米国では長年に渡り、ホームレスの薬物乱用が社会問題となってきた。ペンシルベニア州立大学の研究チームは、若年ホームレスにおける「薬物依存症の罹患リスク」を推定するAIアルゴリズムを構築した。これにより、高リスクにある者を対象とした個別化リハビリテーションプログラムの実施などに結びつく可能性が示唆されている。

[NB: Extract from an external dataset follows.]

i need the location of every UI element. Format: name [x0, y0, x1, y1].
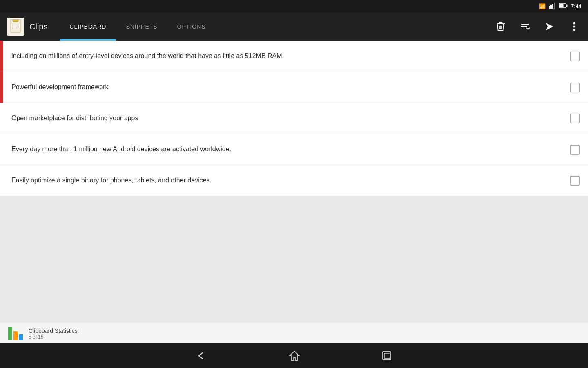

ペンシルベニア州立大学が先週公表したところによると、研究チームは18歳から26歳の米国在住ホームレス1,400人から収集したデータを利用し、このAIアルゴリズムを導いたという。モデルには、犯罪歴や生育歴、メンタルヘルスの特性など、環境・心理・行動の各要因から多面的な評価項目を取り込んだほか、地理的な差異を解析するため、データセットを州ごと6つに分割した上で個別の予測モデルもトレーニングしたとのこと。

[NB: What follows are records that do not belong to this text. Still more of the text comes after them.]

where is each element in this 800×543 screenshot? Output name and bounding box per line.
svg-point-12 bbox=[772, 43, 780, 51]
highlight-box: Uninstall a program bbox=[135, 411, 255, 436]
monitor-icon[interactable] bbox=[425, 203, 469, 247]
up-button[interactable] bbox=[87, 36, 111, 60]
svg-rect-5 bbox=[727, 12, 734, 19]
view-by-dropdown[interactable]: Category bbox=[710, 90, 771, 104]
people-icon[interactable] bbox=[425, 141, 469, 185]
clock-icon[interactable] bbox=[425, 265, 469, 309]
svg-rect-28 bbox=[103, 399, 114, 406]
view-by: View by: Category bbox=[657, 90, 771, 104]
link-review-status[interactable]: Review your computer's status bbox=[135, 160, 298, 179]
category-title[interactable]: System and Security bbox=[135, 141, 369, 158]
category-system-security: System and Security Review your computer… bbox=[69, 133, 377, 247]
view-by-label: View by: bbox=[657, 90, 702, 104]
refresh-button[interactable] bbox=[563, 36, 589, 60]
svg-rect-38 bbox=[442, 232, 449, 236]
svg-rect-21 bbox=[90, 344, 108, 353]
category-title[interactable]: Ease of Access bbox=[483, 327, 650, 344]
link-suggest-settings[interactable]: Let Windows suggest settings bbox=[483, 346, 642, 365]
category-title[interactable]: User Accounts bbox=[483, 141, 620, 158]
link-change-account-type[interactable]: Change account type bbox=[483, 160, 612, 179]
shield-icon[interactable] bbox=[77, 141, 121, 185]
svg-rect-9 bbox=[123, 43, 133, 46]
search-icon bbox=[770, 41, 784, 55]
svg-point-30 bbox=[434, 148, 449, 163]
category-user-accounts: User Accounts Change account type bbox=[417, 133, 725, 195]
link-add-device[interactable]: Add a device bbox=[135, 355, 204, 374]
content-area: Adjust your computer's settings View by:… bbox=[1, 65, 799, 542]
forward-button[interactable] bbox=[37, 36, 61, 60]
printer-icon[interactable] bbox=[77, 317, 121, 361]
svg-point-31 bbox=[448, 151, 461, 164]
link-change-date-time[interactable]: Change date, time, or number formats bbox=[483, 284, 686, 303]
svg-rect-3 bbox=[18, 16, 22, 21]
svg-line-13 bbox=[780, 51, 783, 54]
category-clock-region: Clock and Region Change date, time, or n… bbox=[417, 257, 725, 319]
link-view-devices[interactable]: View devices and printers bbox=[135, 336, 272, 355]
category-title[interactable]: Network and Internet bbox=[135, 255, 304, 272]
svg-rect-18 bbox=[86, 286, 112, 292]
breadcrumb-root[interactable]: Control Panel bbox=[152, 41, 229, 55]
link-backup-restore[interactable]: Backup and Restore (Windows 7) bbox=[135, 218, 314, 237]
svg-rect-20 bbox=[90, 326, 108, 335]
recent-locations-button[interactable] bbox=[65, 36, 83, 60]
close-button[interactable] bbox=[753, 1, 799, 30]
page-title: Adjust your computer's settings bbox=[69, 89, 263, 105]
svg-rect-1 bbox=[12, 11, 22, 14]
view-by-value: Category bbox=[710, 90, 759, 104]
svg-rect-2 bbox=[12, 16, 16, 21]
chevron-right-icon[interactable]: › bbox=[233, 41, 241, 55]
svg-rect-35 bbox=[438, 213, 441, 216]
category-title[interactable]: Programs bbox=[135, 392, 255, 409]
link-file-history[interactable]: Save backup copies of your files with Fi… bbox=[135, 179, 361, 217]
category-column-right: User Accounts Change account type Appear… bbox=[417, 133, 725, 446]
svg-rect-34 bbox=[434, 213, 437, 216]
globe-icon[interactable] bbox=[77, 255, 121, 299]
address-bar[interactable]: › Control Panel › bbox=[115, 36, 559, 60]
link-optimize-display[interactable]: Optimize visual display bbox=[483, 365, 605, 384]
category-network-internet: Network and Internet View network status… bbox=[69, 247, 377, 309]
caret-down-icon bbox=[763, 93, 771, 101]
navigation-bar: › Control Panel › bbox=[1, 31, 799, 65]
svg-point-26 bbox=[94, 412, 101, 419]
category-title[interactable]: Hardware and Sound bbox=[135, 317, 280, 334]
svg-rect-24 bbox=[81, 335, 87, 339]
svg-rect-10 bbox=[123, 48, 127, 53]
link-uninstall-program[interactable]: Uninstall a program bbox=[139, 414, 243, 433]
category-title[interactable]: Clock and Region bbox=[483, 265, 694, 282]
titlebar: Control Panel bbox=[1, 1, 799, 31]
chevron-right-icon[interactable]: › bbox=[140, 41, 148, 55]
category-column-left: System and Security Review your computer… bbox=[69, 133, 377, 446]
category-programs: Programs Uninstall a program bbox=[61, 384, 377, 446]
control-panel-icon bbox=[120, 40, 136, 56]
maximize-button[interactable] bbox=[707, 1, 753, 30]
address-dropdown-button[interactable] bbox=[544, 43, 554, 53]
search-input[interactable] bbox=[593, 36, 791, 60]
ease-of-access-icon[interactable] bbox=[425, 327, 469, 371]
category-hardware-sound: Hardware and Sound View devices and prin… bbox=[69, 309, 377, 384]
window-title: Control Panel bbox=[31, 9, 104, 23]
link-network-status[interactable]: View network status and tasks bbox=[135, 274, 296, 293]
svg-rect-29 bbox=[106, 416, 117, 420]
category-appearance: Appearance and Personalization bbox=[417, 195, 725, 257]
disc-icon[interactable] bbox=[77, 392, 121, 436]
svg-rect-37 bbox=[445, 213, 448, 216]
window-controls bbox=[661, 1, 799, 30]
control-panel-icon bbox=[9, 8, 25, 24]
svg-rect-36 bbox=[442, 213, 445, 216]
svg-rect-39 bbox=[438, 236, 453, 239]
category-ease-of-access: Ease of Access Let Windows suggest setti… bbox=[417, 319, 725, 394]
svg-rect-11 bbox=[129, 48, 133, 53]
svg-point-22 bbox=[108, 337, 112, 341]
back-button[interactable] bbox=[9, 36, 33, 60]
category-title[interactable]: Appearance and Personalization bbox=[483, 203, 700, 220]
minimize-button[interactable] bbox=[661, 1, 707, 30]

研究論文の筆頭著者で博士課程の学生でもあるMaryam Tabar氏によると「モデルが学んだことを見れば、薬物依存症に苦しむ人々がそうなるに至る要因を効果的に見つけることができる。仮に政策立案者が薬物乱用の蔓延を防ぐプログラムを開発するとすれば、このアルゴリズムは有用なガイドラインを提供することができるだろう」とする。